The US has had two major forms of growth in the last 70 years.
1. Postwar Keynesianism, which stimulated middle class demand. It did this partly through the fed which was charged with maintaining full employment through a variety of mechanisms, including expanding the monetary base and lowering interest rates. But the most famous form of Keynesian spending was the Military Keynesianism that brought us out of the Great Depression. This is when the Government spent trillions on war manufacturing and put everyone to work. This had an immense multiplier effect because all the government workers had money to spend. And when workers have money, the capitalist has an incentive to add jobs in order to capture that money. And when the capitalist adds jobs, there are even more spenders, which leads to a virtuous cycle of adding ever more jobs to capture all the additional consumption.
Milton Friedman famously undermined Postwar Keynesianism by showing how it lead to inflation and then stagflation, which had the opposite of the intended effect.
Uncle Milty's defeat of the postwar model lead to the Supply Side revolution, which shifted government's roll from boosting middle class demand to helping the suppliers through tax and regulatory reform. So we imposed austerity on the middle class in order to make room for tax cuts on top, hoping that this would increase investment, innovation, and job growth. [Of course, the promised cuts in government spending turned out to be misleading because Reagan famously doubled spending: for every dollar he slashed from a social program he put $10 into military spending. This was actually not all bad, as the Democrats claim. Places like San Diego and Orange county saw major job growth from Reagan's military Keynesianism.]

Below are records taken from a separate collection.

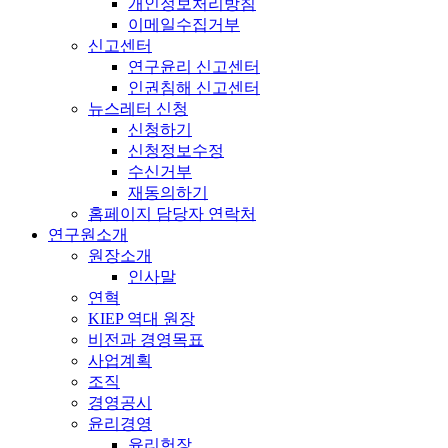
개인정보처리방침
이메일수집거부
신고센터
연구윤리 신고센터
인권침해 신고센터
뉴스레터 신청
신청하기
신청정보수정
수신거부
재동의하기
홈페이지 담당자 연락처
연구원소개
원장소개
인사말
연혁
KIEP 역대 원장
비전과 경영목표
사업계획
조직
경영공시
윤리경영
윤리헌장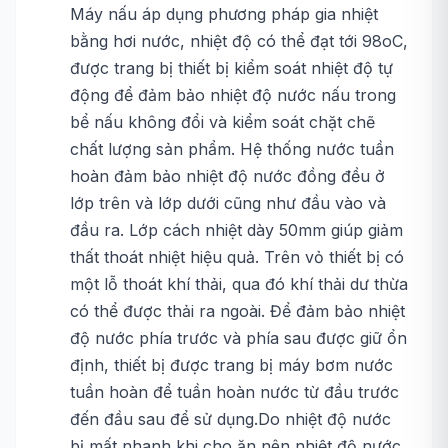
Máy nấu áp dụng phương pháp gia nhiệt
bằng hơi nước, nhiệt độ có thể đạt tới 98oC,
được trang bị thiết bị kiểm soát nhiệt độ tự
động để đảm bảo nhiệt độ nước nấu trong
bể nấu không đổi và kiểm soát chặt chẽ
chất lượng sản phẩm. Hệ thống nước tuần
hoàn đảm bảo nhiệt độ nước đồng đều ở
lớp trên và lớp dưới cũng như đầu vào và
đầu ra. Lớp cách nhiệt dày 50mm giúp giảm
thất thoát nhiệt hiệu quả. Trên vỏ thiết bị có
một lỗ thoát khí thải, qua đó khí thải dư thừa
có thể được thải ra ngoài. Để đảm bảo nhiệt
độ nước phía trước và phía sau được giữ ổn
định, thiết bị được trang bị máy bơm nước
tuần hoàn để tuần hoàn nước từ đầu trước
đến đầu sau để sử dụng.Do nhiệt độ nước
bị mất nhanh khi cho ăn nên nhiệt độ nước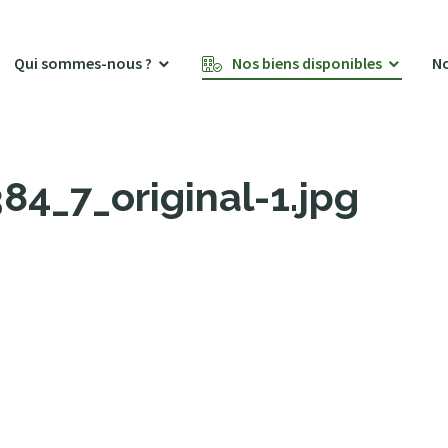
Qui sommes-nous ?
Nos biens disponibles
No
4_7_original-1.jpg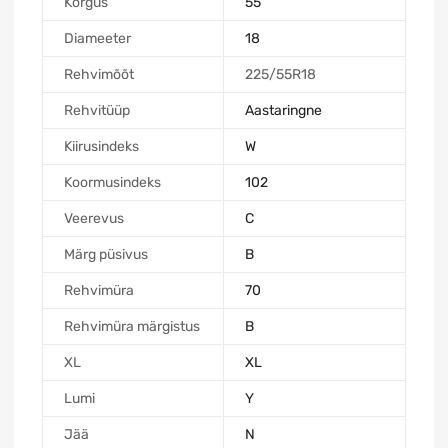
Kõrgus
55
Diameeter
18
Rehvimõõt
225/55R18
Rehvitüüp
Aastaringne
Kiirusindeks
W
Koormusindeks
102
Veerevus
C
Märg püsivus
B
Rehvimüra
70
Rehvimüra märgistus
B
XL
XL
Lumi
Y
Jää
N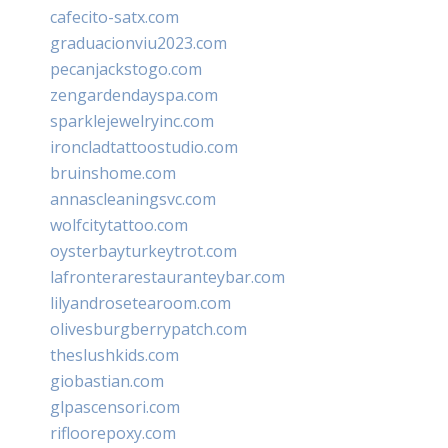
cafecito-satx.com
graduacionviu2023.com
pecanjackstogo.com
zengardendayspa.com
sparklejewelryinc.com
ironcladtattoostudio.com
bruinshome.com
annascleaningsvc.com
wolfcitytattoo.com
oysterbayturkeytrot.com
lafronterarestauranteybar.com
lilyandrosetearoom.com
olivesburgberrypatch.com
theslushkids.com
giobastian.com
glpascensori.com
rifloorepoxy.com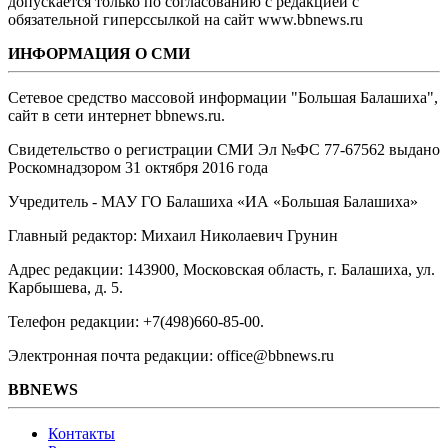
допускается только по согласованию с редакцией с
обязательной гиперссылкой на сайт www.bbnews.ru
ИНФОРМАЦИЯ О СМИ
Сетевое средство массовой информации "Большая Балашиха",
сайт в сети интернет bbnews.ru.
Свидетельство о регистрации СМИ Эл №ФС ‎77-67562 выдано
Роскомнадзором 31 октября 2016 года
Учредитель - МАУ ГО Балашиха «ИА «Большая Балашиха»
Главный редактор: Михаил Николаевич Грунин
Адрес редакции: 143900, Московская область, г. Балашиха, ул.
Карбышева, д. 5.
Телефон редакции: +7(498)660-85-00.
Электронная почта редакции: office@bbnews.ru
BBNEWS
Контакты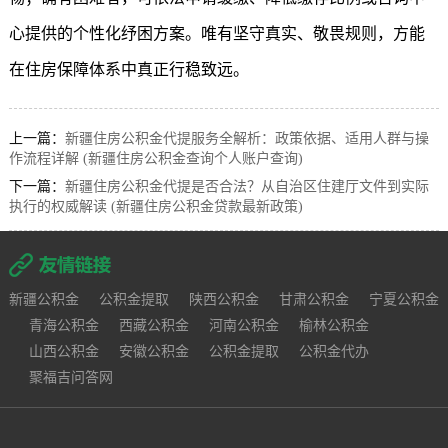
心提供的个性化纾困方案。唯有坚守真实、敬畏规则，方能
在住房保障体系中真正行稳致远。
上一篇：
新疆住房公积金代提服务全解析：政策依据、适用人群与操
作流程详解 (新疆住房公积金查询个人账户查询)
下一篇：
新疆住房公积金代提是否合法？从自治区住建厅文件到实际
执行的权威解读 (新疆住房公积金贷款最新政策)
新疆公积金
公积金提取
陕西公积金
甘肃公积金
宁夏公积金
青海公积金
西藏公积金
河南公积金
榆林公积金
山西公积金
安徽公积金
公积金提取
公积金代办
聚福吉问答网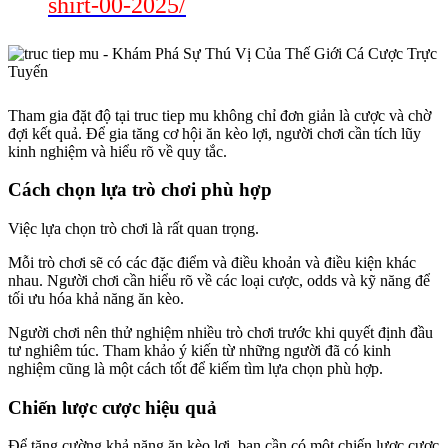
shirt-00-2025/
Tham gia đặt độ tại truc tiep mu không chỉ đơn giản là cược và chờ
đợi kết quả. Để gia tăng cơ hội ăn kèo lợi, người chơi cần tích lũy
kinh nghiệm và hiểu rõ về quy tắc.
Cách chọn lựa trò chơi phù hợp
Việc lựa chọn trò chơi là rất quan trọng.
Mỗi trò chơi sẽ có các đặc điểm và điều khoản và điều kiện khác
nhau. Người chơi cần hiểu rõ về các loại cược, odds và kỹ năng để
tối ưu hóa khả năng ăn kèo.
Người chơi nên thử nghiệm nhiều trò chơi trước khi quyết định đầu
tư nghiêm túc. Tham khảo ý kiến từ những người đã có kinh
nghiệm cũng là một cách tốt để kiếm tìm lựa chọn phù hợp.
Chiến lược cược hiệu quả
Để tăng cường khả năng ăn kèo lợi, bạn cần có một chiến lược cược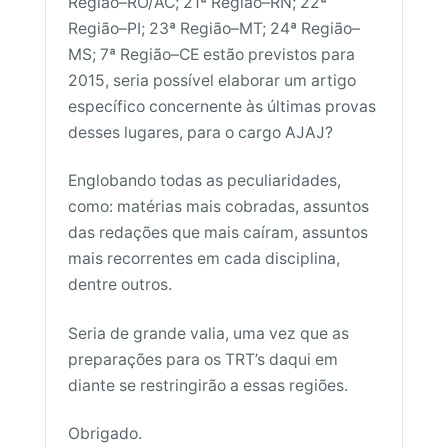
Região–RO/AC; 21ª Região–RN; 22ª
Região–PI; 23ª Região–MT; 24ª Região–
MS; 7ª Região–CE estão previstos para
2015, seria possível elaborar um artigo
específico concernente às últimas provas
desses lugares, para o cargo AJAJ?
Englobando todas as peculiaridades,
como: matérias mais cobradas, assuntos
das redações que mais caíram, assuntos
mais recorrentes em cada disciplina,
dentre outros.
Seria de grande valia, uma vez que as
preparações para os TRT’s daqui em
diante se restringirão a essas regiões.
Obrigado.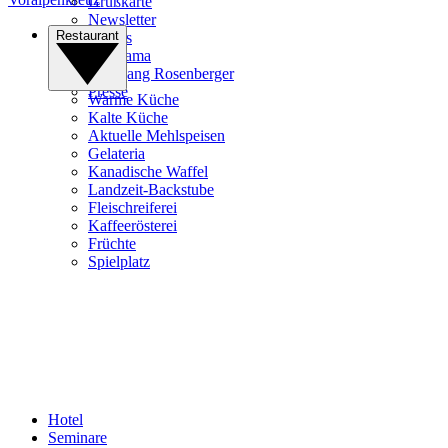
Grußkarte
Newsletter
Restaurant
Videos
Panorama
Wolfgang Rosenberger
Presse
Warme Küche
Kalte Küche
Aktuelle Mehlspeisen
Gelateria
Kanadische Waffel
Landzeit-Backstube
Fleischreiferei
Kaffeerösterei
Früchte
Spielplatz
Hotel
Seminare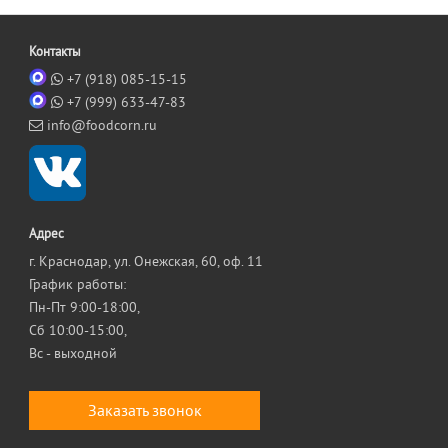
Контакты
+7 (918) 085-15-15
+7 (999) 633-47-83
info@foodcorn.ru
Адрес
г. Краснодар, ул. Онежская, 60, оф. 11
График работы:
Пн-Пт 9:00-18:00,
Сб 10:00-15:00,
Вс - выходной
Заказать звонок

Unfortunately, by divesting in middle class support (cutting all their programs and lowering their wages to make business more competitive), we had to find another way to stimulate consumption.

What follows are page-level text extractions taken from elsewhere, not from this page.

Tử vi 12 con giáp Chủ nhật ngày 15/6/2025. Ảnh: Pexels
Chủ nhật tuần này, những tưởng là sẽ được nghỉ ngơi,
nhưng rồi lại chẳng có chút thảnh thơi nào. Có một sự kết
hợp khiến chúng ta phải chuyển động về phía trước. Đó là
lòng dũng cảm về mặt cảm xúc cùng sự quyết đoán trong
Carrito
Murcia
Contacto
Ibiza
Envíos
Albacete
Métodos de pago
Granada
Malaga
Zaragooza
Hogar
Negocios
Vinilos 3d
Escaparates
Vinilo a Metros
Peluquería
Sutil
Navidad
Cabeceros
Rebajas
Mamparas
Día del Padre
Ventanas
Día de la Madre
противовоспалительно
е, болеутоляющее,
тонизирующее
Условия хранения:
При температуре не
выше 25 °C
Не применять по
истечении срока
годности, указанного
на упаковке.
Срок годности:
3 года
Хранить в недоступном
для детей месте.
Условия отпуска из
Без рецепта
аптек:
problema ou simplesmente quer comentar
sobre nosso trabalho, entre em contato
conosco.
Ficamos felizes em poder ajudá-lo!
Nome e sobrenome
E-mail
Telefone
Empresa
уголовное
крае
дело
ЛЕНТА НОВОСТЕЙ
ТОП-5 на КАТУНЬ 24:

2. The Reagan expansion of credit. After Reagan (and later Clinton) freed capital to go after higher returns through 3rd world labor markets (and thus shipping manufacturing jobs to freedom-hating places like China), and after Reagan imposed austerity on the middle class in order to make room for tax cuts to the wealthy, America faced a demand problem: that is, having lost wages, benefits, and government programs, workers lacked the money to consume? So how did Reagan fix the demand problem? Answer: credit, i.e., debt based consumption. Don't take my word for it. Check out the expansion of household debt starting in the 80s. America went on a 30 year spending (debt) binge called Morning in America. This is why we all started receiving 3 credit cards a week.
Unfortunately, by over-extending credit for 30 years, we ended up breaking the bank. We now have too much consumer debt along with too many destroyed families from the bursting of the housing bubble > > > and the result is: consumers are broke and can't borrow another dime. So the great Reagan credit stimulus is over
(Now we have nothing to fuel the economy. We can't go back to the Keynesian model because the Right will not allow it - and the Democrats are powerless wimps with no courage)
If Obama originally had the courage to ignore health care and use all his political capital to do a real stimulus - like the government spending on WWII that brought us out of the Great Depression - we may have seen some growth. But the Republicans would never have let that happen, which is why the stimulus was so small, and why most of it was tax cuts. Of course, if we begin to see growth, we will run into the other problem caused by Reagan: high gas prices. Carter begged the nation to get off oil because the military costs of stabilizing the middle east are too high, and the rising demand of China, India, and the developing world would lead to prices so high that they would kill any economic growth. Reagan, owned by big oil, convinced the nation that Carter was crazy and oil would be plentiful for ever. (Wait 'till people see the cost of oil from tar sands or shale fracking. If you think we're in a depression now, just wait until we get to the expensive oil)
America swallowed poison in 1980. We are almost dead.